# FDR State Park Hunt 2012



## chrisclayton33 (Nov 26, 2012)

I got drawn for the FDR state park hunt this year and have never laid eyes on the property. So if anyone is willing to offer any advice as to general areas to check out please shoot me a PM it would be greatly appreciated. I'm going down this Saturday so i will have 3 days before the hunt to do some scouting and hopefully find a good spot.


----------



## markland (Nov 26, 2012)

If you look at any areas that have trails or access you will have plenty of company Sat morning.  Try to find remote, isolated, hard to access areas near thick cover and you will do much better but of course will require alot of effort on your part.  Look at Google and study the maps.  Alot of deer hang out around the red zone areas but they are off limits and usually have plenty of trails and access around them but there are some spots you can get into and just have to work at it.  Good luck


----------



## ga284 (Nov 26, 2012)

Good luck and kill one for Captain Insano


----------



## duckman31822 (Dec 2, 2012)

ive been on the park today looking around.. saw a few does, and alot of buck sign.. im ready!


----------



## GAMHUNTER35 (Dec 2, 2012)

well i hope i gav u a  good spot to start


----------



## Dupree (Dec 2, 2012)

If you don't mind walking over a mile send me a pm and ill give you GPS points for where to park and where to hunt.


----------



## hunter44a (Dec 3, 2012)

4x4powerstrokesd said:


> If you don't mind walking over a mile send me a pm and ill give you GPS points for where to park and where to hunt.
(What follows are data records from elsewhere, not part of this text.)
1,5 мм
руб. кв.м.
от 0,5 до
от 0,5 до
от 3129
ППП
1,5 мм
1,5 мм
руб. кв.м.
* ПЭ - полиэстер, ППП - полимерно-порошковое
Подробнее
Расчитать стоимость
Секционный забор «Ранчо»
 And bring a toboggan to drag the deer out


----------



## ONEALDODGE (Dec 5, 2012)

*hunt?*

Anyone kill anything? Did any good bucks get spotted? I have always wanted to hunt FDR!


----------



## deerehauler (Dec 5, 2012)

Heard about 12 shots Tuesday did not have any luck my self but sure was a peaceful sit! Curious myself I want to see some pics what came off it!


----------



## C.Killmaster (Dec 6, 2012)

63 hunters, 15 bucks, 1 doe.  Nothing huge, but a couple of good bucks.


----------



## C.Killmaster (Dec 6, 2012)

Deer from FDR
http://forum.gon.com/showthread.php?t=727245


----------



## Judge (Dec 6, 2012)

C.Killmaster said:


> 63 hunters, 15 bucks, 1 doe.  Nothing huge, but a couple of good bucks.



I thought you had to kill a doe before you could kill a buck?


----------



## C.Killmaster (Dec 7, 2012)

Judge said:


> I thought you had to kill a doe before you could kill a buck?
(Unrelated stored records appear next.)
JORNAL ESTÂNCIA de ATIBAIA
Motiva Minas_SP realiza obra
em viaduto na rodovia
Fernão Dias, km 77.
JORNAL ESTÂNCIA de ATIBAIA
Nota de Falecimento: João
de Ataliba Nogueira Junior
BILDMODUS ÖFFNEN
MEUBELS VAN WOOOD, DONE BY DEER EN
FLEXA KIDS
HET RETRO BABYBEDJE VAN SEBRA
That was only the first year it was hunted.  There was a mistake on the letters sent out to the hunters this year that stated that it was earn-a-buck, which is incorrect.


----------



## peanutman04 (Dec 7, 2012)

C.Killmaster said:


> 63 hunters, 15 bucks, 1 doe.  Nothing huge, but a couple of good bucks.



wow 63 out of 250! the year i went i think there was close to 240 hunters. killmaster do you have the results from the flint river hunts?


----------



## Danny Leigh (Dec 7, 2012)

peanutman04 said:


> wow 63 out of 250! the year i went i think there was close to 240 hunters.
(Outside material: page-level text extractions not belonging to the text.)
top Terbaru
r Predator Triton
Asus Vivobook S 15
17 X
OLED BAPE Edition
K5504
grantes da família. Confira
Quota this year was 150 for FDR. Still less than half showed up which is fine with me if I am one of the ones hunting.


----------



## ballvina (Dec 7, 2012)

I was fortunate enough to have taken a nice one from there! I saw 7 deer including the one I took. I wouldnt hesitate to go back. Beautiful but rough country!


----------



## Judge (Dec 7, 2012)

C.Killmaster said:


> That was only the first year it was hunted.  There was a mistake on the letters sent out to the hunters this year that stated that it was earn-a-buck, which is incorrect.



Dang, that was "one" of the reasons I decided not to make the trip up.  I also had already got a good buck and had plenty of meat in the freezer.

I knew that was not listed in the Regs when I applied, but when I got the letter and it said it.  I was like darn rule changes.


----------



## Dupree (Dec 8, 2012)

It was earn a buck when I hunted there. I hunted it in 2010. I think it was the 3rd year it was open.


----------